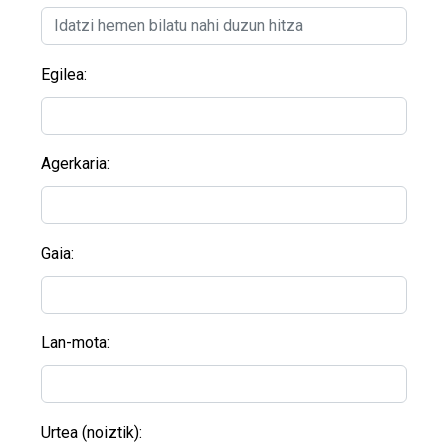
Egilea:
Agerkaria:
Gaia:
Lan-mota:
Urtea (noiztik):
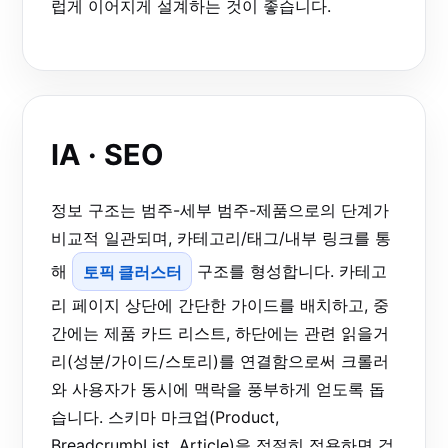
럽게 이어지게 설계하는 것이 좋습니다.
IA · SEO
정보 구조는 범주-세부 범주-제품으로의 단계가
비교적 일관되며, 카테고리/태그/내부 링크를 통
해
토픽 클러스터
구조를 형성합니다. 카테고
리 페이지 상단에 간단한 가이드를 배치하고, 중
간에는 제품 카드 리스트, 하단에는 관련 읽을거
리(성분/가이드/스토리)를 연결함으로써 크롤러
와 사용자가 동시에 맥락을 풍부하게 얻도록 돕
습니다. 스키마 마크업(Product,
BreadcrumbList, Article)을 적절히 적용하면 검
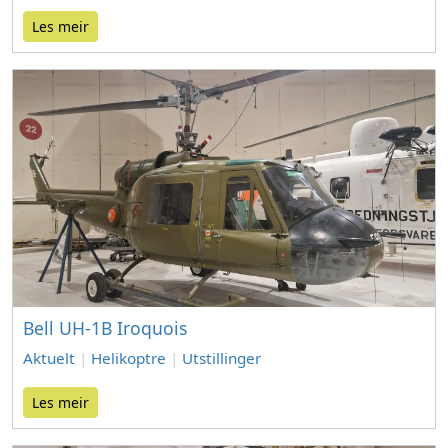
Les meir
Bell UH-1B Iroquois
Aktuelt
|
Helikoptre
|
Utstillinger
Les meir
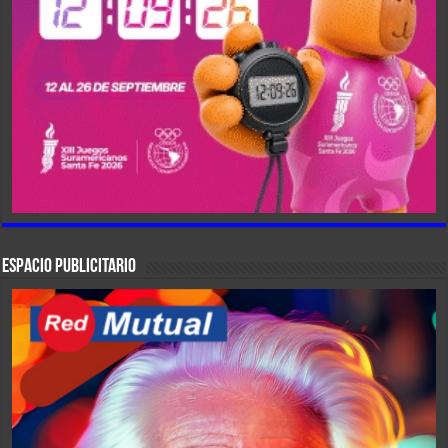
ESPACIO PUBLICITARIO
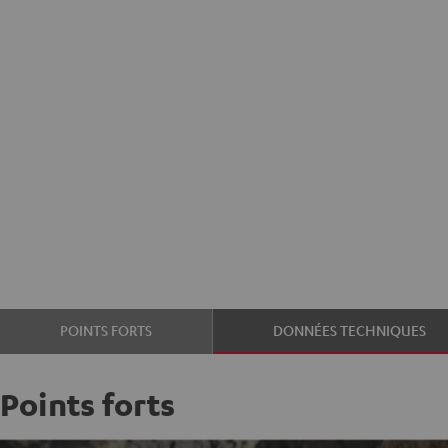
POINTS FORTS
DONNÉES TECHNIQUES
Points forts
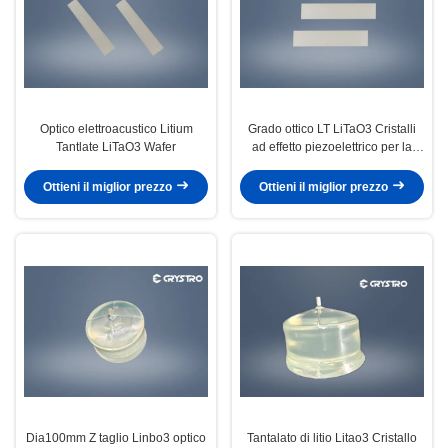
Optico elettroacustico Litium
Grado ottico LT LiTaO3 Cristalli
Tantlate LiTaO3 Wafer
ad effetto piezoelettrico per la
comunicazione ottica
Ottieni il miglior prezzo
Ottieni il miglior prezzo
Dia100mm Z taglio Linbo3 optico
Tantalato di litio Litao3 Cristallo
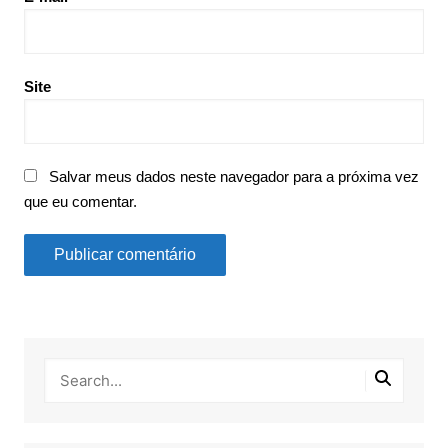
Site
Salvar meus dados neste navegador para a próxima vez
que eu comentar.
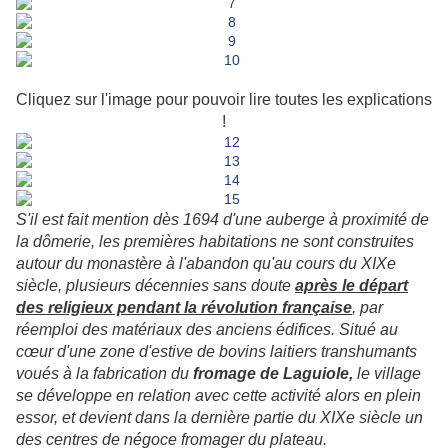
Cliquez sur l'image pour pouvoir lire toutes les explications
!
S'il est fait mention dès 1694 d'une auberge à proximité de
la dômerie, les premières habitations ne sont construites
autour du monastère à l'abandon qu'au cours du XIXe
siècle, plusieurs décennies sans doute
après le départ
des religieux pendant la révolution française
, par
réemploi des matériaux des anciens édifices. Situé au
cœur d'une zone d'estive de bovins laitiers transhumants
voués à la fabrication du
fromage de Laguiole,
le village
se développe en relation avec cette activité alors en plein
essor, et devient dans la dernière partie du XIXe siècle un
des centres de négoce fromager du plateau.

··········

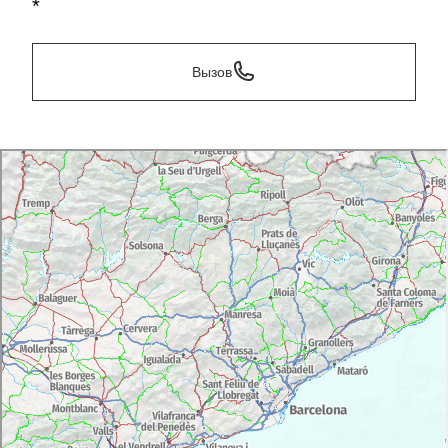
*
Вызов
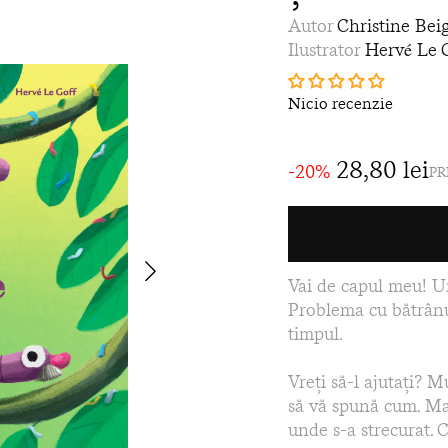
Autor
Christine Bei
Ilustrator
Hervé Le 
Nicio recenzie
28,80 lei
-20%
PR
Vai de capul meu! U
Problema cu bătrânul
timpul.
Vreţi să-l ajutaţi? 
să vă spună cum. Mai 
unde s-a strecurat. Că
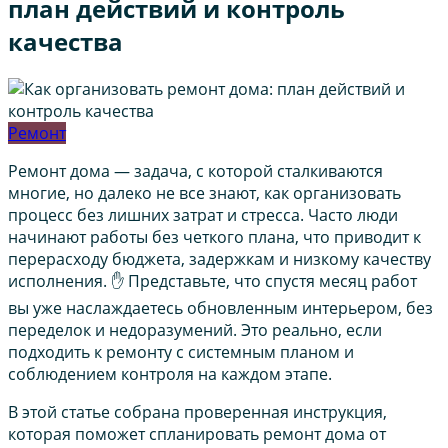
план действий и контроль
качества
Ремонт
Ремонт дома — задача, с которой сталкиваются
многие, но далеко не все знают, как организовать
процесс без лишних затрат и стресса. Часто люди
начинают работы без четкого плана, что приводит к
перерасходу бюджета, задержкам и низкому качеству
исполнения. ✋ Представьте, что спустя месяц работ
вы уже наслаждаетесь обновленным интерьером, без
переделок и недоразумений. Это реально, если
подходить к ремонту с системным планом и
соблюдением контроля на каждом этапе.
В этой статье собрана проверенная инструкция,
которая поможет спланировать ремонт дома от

··········

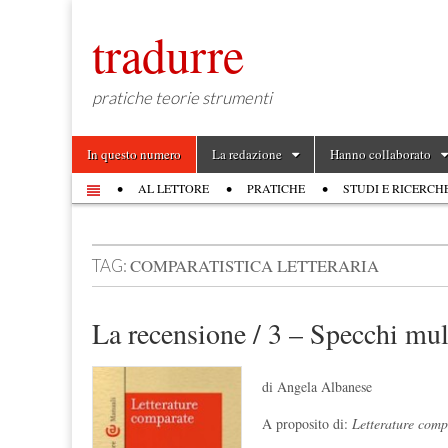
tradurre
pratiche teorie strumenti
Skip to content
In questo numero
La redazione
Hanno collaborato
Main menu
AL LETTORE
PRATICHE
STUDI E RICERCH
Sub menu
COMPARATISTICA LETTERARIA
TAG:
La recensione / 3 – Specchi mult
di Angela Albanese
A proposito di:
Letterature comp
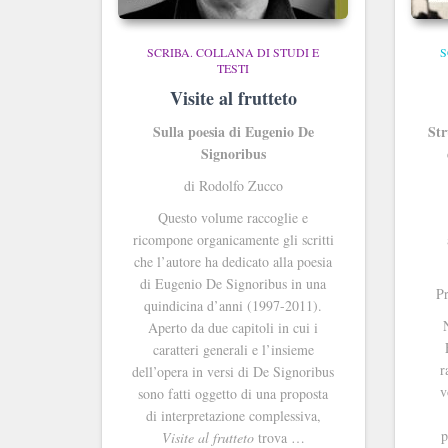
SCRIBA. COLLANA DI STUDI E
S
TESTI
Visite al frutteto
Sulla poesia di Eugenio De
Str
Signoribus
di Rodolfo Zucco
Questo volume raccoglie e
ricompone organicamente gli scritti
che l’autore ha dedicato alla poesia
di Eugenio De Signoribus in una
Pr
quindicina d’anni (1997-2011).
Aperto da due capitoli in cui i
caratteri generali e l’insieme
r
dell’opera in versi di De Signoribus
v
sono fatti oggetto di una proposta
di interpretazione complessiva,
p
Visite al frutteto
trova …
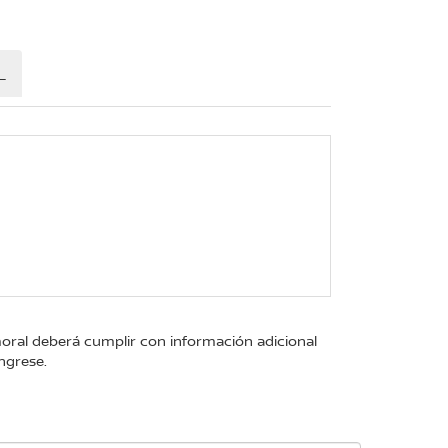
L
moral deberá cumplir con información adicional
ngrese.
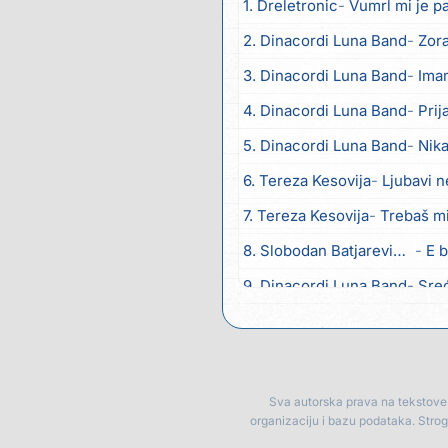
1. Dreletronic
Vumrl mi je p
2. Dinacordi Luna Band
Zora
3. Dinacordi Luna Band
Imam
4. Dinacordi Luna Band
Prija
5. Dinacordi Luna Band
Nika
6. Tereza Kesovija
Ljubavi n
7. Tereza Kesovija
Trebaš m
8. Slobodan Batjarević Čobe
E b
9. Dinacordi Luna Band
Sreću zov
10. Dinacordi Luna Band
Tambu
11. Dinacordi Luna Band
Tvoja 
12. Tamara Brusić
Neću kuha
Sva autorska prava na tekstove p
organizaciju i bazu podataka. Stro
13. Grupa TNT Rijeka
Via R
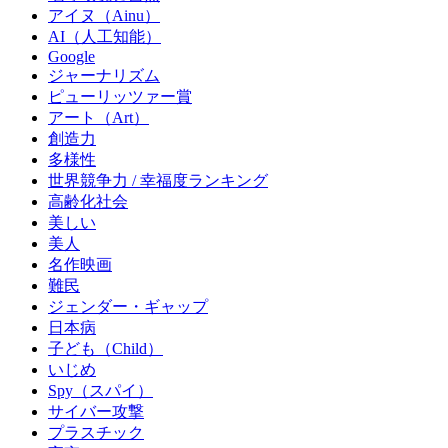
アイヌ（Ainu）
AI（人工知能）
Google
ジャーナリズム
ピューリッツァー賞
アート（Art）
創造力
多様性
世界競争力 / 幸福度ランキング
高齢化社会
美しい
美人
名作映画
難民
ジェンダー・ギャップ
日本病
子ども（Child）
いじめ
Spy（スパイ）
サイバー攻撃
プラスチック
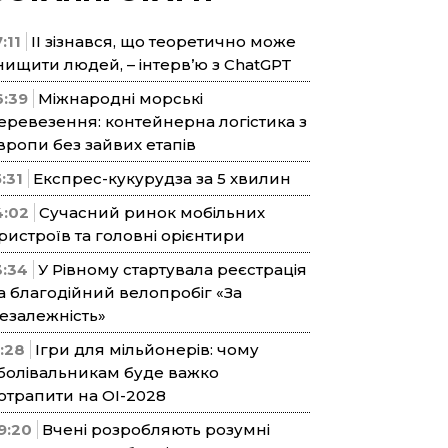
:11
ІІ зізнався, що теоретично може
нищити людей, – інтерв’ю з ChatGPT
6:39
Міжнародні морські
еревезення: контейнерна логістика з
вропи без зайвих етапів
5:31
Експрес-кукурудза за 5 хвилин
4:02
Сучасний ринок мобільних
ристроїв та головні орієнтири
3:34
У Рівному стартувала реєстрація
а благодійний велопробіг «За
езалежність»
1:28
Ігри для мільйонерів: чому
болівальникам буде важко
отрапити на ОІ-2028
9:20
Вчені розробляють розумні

··········

_Task brief_.
Beginning with the line holding "вропи без зайвих етапів" and ending with the line holding "Вчені розробляють розумні", write out the stretch of material above exactly; add no further lines.

_Exercise output_.
вропи без зайвих етапів
5:31
Експрес-кукурудза за 5 хвилин
4:02
Сучасний ринок мобільних
ристроїв та головні орієнтири
3:34
У Рівному стартувала реєстрація
а благодійний велопробіг «За
езалежність»
1:28
Ігри для мільйонерів: чому
болівальникам буде важко
отрапити на ОІ-2028
9:20
Вчені розробляють розумні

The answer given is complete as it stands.